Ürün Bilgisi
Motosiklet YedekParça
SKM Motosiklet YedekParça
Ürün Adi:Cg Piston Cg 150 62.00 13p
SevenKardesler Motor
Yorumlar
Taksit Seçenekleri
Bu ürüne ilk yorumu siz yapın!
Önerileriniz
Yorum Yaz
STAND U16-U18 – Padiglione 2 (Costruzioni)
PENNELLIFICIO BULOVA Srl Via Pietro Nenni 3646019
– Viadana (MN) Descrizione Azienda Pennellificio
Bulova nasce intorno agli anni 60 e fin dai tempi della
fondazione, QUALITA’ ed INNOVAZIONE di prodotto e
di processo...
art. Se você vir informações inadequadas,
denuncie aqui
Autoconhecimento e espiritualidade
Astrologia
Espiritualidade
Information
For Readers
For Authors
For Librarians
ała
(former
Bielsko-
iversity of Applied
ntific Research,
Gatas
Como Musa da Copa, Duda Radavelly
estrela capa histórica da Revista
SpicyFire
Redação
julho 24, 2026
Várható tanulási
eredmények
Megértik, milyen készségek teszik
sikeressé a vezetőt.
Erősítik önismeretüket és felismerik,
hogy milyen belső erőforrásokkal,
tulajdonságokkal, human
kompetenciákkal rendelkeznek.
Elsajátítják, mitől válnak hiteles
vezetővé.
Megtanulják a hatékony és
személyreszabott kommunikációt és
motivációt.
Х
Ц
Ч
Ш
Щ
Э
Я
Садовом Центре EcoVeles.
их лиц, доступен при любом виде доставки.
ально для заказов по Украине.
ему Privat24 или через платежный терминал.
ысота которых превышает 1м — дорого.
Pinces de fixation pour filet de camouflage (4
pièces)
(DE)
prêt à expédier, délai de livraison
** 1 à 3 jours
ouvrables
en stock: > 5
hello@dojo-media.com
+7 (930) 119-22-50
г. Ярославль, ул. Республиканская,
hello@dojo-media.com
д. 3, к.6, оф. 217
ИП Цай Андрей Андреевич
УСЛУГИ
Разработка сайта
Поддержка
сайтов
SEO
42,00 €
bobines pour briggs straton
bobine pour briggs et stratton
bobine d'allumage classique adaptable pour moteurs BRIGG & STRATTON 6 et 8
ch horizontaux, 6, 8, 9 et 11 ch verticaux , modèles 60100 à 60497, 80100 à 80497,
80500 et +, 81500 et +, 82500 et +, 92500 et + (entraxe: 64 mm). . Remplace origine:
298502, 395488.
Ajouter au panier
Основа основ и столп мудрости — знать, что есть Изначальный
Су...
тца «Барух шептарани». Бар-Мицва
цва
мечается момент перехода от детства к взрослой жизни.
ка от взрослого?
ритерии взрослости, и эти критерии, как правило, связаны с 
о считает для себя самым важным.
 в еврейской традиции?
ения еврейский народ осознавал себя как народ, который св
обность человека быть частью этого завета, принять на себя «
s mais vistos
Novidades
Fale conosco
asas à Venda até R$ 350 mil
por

WHAT IS REQUIRED | All lines with the word "briggs" must be located in the data and copied.

YOUR SOLUTION |
bobines pour briggs straton
bobine pour briggs et stratton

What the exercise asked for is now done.